> **What is needed**: Your answer must be the records below, given again exactly, with no pictures in it.

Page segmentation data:

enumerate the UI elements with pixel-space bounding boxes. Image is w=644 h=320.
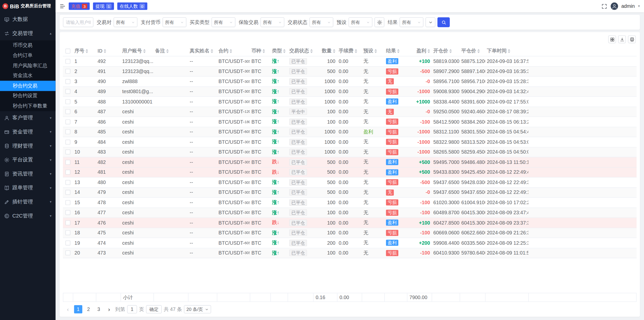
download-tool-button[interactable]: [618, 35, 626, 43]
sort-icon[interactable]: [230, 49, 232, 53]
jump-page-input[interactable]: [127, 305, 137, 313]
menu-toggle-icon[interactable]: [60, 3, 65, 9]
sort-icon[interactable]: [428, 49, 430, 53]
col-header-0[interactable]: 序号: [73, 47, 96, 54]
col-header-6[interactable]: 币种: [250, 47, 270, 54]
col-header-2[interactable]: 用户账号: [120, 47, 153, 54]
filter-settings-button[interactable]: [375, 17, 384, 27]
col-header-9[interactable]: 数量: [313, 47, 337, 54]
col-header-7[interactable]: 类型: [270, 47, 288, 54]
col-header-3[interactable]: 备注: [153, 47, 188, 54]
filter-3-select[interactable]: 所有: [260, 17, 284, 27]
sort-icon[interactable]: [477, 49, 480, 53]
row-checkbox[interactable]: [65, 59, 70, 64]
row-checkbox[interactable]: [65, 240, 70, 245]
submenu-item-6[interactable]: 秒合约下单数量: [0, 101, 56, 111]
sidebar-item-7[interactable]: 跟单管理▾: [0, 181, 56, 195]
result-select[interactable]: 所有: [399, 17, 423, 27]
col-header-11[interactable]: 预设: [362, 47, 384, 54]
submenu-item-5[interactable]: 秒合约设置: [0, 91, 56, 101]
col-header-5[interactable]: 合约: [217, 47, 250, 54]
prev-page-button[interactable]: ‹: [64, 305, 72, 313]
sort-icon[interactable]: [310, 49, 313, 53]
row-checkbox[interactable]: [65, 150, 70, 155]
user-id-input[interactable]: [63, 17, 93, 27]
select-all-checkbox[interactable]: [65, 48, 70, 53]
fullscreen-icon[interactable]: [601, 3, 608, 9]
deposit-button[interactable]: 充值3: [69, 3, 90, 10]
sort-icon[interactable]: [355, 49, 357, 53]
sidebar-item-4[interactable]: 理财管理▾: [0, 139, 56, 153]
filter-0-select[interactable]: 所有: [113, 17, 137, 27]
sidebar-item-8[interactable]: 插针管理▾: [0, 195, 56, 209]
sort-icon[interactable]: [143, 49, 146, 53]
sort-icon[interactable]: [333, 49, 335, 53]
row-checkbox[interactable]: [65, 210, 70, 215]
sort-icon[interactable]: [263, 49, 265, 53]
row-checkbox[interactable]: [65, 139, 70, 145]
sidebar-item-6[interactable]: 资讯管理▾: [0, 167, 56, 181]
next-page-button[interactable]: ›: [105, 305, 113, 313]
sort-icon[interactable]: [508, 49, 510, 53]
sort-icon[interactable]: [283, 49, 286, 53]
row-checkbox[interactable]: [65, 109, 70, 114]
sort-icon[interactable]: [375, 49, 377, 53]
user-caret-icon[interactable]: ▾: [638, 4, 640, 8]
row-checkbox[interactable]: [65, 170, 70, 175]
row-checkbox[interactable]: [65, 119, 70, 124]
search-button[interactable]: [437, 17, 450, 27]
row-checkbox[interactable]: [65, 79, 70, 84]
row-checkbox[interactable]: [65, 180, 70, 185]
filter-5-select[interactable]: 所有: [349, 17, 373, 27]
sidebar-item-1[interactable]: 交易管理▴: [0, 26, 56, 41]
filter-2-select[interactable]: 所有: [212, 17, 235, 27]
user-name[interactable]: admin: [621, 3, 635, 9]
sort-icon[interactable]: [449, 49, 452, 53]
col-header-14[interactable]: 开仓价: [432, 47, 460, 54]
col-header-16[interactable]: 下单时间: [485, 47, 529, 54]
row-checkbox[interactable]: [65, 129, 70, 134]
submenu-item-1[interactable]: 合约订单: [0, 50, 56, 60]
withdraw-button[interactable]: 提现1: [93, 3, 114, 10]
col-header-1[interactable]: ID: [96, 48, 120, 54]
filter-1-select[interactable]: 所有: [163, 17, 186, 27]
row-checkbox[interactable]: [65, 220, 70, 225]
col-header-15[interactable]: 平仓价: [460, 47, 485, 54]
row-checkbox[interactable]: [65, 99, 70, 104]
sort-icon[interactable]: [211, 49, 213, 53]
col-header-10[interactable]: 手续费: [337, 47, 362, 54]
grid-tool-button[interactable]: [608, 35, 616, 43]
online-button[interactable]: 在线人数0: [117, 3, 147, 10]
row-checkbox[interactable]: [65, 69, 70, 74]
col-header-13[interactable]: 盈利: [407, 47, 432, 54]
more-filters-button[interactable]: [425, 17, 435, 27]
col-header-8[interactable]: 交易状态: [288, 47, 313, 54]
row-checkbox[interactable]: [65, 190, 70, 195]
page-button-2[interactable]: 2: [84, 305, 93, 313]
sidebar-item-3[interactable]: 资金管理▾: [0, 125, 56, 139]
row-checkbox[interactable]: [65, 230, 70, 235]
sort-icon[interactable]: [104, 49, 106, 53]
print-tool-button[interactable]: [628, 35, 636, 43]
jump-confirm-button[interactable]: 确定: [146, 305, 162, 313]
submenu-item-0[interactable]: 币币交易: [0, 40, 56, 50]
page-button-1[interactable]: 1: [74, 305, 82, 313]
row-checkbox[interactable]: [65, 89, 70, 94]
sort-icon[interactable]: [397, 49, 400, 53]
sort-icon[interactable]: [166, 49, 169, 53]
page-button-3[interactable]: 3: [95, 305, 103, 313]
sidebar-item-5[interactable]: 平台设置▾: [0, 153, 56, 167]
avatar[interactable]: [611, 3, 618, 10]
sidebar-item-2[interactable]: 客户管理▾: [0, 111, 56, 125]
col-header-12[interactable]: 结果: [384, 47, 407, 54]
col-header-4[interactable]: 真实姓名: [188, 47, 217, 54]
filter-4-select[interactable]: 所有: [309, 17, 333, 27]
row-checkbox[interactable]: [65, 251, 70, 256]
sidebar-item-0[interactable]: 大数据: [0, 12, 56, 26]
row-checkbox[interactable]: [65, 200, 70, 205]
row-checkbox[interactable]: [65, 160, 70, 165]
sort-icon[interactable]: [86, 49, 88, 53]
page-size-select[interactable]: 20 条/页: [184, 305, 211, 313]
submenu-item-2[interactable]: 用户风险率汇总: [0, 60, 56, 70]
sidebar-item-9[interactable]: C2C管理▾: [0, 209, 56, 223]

> **Written response**:
enumerate the UI elements with pixel-space bounding boxes. Image is w=644 h=320.
download-tool-button[interactable]: [618, 35, 626, 43]
sort-icon[interactable]: [230, 49, 232, 53]
jump-page-input[interactable]: [127, 305, 137, 313]
menu-toggle-icon[interactable]: [60, 3, 65, 9]
sort-icon[interactable]: [428, 49, 430, 53]
col-header-0[interactable]: 序号: [73, 47, 96, 54]
col-header-6[interactable]: 币种: [250, 47, 270, 54]
col-header-2[interactable]: 用户账号: [120, 47, 153, 54]
filter-settings-button[interactable]: [375, 17, 384, 27]
col-header-9[interactable]: 数量: [313, 47, 337, 54]
col-header-7[interactable]: 类型: [270, 47, 288, 54]
col-header-3[interactable]: 备注: [153, 47, 188, 54]
filter-3-select[interactable]: 所有: [260, 17, 284, 27]
sort-icon[interactable]: [477, 49, 480, 53]
row-checkbox[interactable]: [65, 59, 70, 64]
row-checkbox[interactable]: [65, 240, 70, 245]
submenu-item-6[interactable]: 秒合约下单数量: [0, 101, 56, 111]
sidebar-item-7[interactable]: 跟单管理▾: [0, 181, 56, 195]
result-select[interactable]: 所有: [399, 17, 423, 27]
col-header-11[interactable]: 预设: [362, 47, 384, 54]
submenu-item-5[interactable]: 秒合约设置: [0, 91, 56, 101]
col-header-5[interactable]: 合约: [217, 47, 250, 54]
prev-page-button[interactable]: ‹: [64, 305, 72, 313]
sort-icon[interactable]: [310, 49, 313, 53]
row-checkbox[interactable]: [65, 150, 70, 155]
user-id-input[interactable]: [63, 17, 93, 27]
select-all-checkbox[interactable]: [65, 48, 70, 53]
fullscreen-icon[interactable]: [601, 3, 608, 9]
deposit-button[interactable]: 充值3: [69, 3, 90, 10]
sort-icon[interactable]: [355, 49, 357, 53]
sidebar-item-4[interactable]: 理财管理▾: [0, 139, 56, 153]
filter-0-select[interactable]: 所有: [113, 17, 137, 27]
sidebar-item-8[interactable]: 插针管理▾: [0, 195, 56, 209]
sort-icon[interactable]: [143, 49, 146, 53]
sort-icon[interactable]: [333, 49, 335, 53]
row-checkbox[interactable]: [65, 210, 70, 215]
sort-icon[interactable]: [263, 49, 265, 53]
row-checkbox[interactable]: [65, 139, 70, 145]
sidebar-item-6[interactable]: 资讯管理▾: [0, 167, 56, 181]
next-page-button[interactable]: ›: [105, 305, 113, 313]
sort-icon[interactable]: [508, 49, 510, 53]
sort-icon[interactable]: [283, 49, 286, 53]
row-checkbox[interactable]: [65, 109, 70, 114]
sort-icon[interactable]: [375, 49, 377, 53]
user-caret-icon[interactable]: ▾: [638, 4, 640, 8]
row-checkbox[interactable]: [65, 170, 70, 175]
row-checkbox[interactable]: [65, 119, 70, 124]
search-button[interactable]: [437, 17, 450, 27]
row-checkbox[interactable]: [65, 79, 70, 84]
row-checkbox[interactable]: [65, 180, 70, 185]
filter-5-select[interactable]: 所有: [349, 17, 373, 27]
sidebar-item-1[interactable]: 交易管理▴: [0, 26, 56, 41]
filter-2-select[interactable]: 所有: [212, 17, 235, 27]
user-name[interactable]: admin: [621, 3, 635, 9]
sort-icon[interactable]: [449, 49, 452, 53]
col-header-14[interactable]: 开仓价: [432, 47, 460, 54]
col-header-16[interactable]: 下单时间: [485, 47, 529, 54]
row-checkbox[interactable]: [65, 129, 70, 134]
submenu-item-1[interactable]: 合约订单: [0, 50, 56, 60]
withdraw-button[interactable]: 提现1: [93, 3, 114, 10]
col-header-1[interactable]: ID: [96, 48, 120, 54]
filter-1-select[interactable]: 所有: [163, 17, 186, 27]
row-checkbox[interactable]: [65, 220, 70, 225]
col-header-15[interactable]: 平仓价: [460, 47, 485, 54]
row-checkbox[interactable]: [65, 99, 70, 104]
sort-icon[interactable]: [211, 49, 213, 53]
col-header-10[interactable]: 手续费: [337, 47, 362, 54]
grid-tool-button[interactable]: [608, 35, 616, 43]
online-button[interactable]: 在线人数0: [117, 3, 147, 10]
row-checkbox[interactable]: [65, 69, 70, 74]
col-header-13[interactable]: 盈利: [407, 47, 432, 54]
more-filters-button[interactable]: [425, 17, 435, 27]
col-header-8[interactable]: 交易状态: [288, 47, 313, 54]
row-checkbox[interactable]: [65, 190, 70, 195]
page-button-2[interactable]: 2: [84, 305, 93, 313]
sidebar-item-3[interactable]: 资金管理▾: [0, 125, 56, 139]
row-checkbox[interactable]: [65, 230, 70, 235]
sort-icon[interactable]: [104, 49, 106, 53]
print-tool-button[interactable]: [628, 35, 636, 43]
jump-confirm-button[interactable]: 确定: [146, 305, 162, 313]
submenu-item-0[interactable]: 币币交易: [0, 40, 56, 50]
page-button-1[interactable]: 1: [74, 305, 82, 313]
row-checkbox[interactable]: [65, 89, 70, 94]
sort-icon[interactable]: [397, 49, 400, 53]
sort-icon[interactable]: [166, 49, 169, 53]
page-button-3[interactable]: 3: [95, 305, 103, 313]
sidebar-item-5[interactable]: 平台设置▾: [0, 153, 56, 167]
avatar[interactable]: [611, 3, 618, 10]
sidebar-item-2[interactable]: 客户管理▾: [0, 111, 56, 125]
col-header-12[interactable]: 结果: [384, 47, 407, 54]
col-header-4[interactable]: 真实姓名: [188, 47, 217, 54]
filter-4-select[interactable]: 所有: [309, 17, 333, 27]
row-checkbox[interactable]: [65, 251, 70, 256]
sidebar-item-0[interactable]: 大数据: [0, 12, 56, 26]
row-checkbox[interactable]: [65, 200, 70, 205]
row-checkbox[interactable]: [65, 160, 70, 165]
sort-icon[interactable]: [86, 49, 88, 53]
page-size-select[interactable]: 20 条/页: [184, 305, 211, 313]
submenu-item-2[interactable]: 用户风险率汇总: [0, 60, 56, 70]
sidebar-item-9[interactable]: C2C管理▾: [0, 209, 56, 223]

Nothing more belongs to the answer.